◆ EXERCISE GOAL ◆
Lines holding the string "vendas" are the ones to copy; find them all in the data.

◆ GIVEN ENTRIES ◆
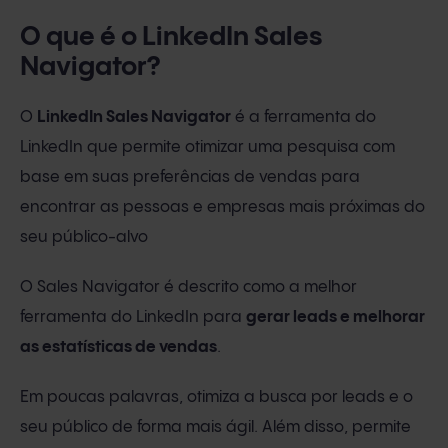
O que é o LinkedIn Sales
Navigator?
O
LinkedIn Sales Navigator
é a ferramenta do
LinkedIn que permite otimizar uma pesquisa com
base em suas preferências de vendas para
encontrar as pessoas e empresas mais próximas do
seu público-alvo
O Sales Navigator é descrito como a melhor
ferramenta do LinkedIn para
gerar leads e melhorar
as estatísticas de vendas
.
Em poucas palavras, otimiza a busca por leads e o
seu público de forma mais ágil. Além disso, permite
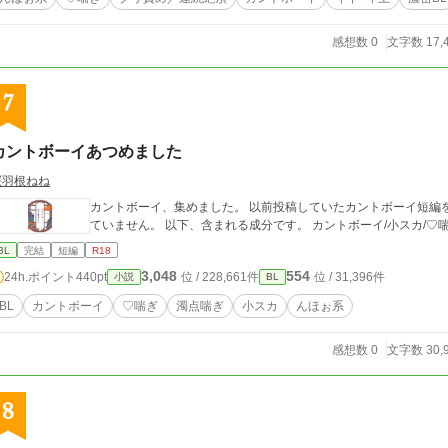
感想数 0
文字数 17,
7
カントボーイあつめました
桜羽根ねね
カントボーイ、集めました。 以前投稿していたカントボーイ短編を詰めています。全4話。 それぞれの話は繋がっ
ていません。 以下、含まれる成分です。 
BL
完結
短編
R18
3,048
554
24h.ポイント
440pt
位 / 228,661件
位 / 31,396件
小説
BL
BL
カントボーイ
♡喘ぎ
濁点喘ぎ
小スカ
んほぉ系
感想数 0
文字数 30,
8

...

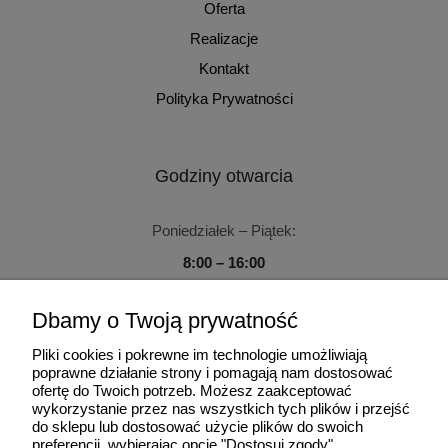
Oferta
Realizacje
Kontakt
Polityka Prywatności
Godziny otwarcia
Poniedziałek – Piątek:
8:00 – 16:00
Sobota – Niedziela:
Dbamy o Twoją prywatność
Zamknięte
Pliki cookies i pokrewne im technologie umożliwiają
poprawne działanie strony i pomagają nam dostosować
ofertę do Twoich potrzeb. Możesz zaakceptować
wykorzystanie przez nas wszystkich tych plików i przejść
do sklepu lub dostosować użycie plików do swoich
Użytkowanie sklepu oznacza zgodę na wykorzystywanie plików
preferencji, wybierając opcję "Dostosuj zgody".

--

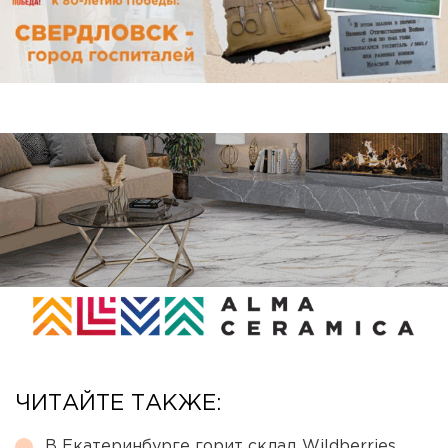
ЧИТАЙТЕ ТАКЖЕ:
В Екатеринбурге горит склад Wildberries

◆ TASK ANSWER ◆
base em suas preferências de vendas para
as estatísticas de vendas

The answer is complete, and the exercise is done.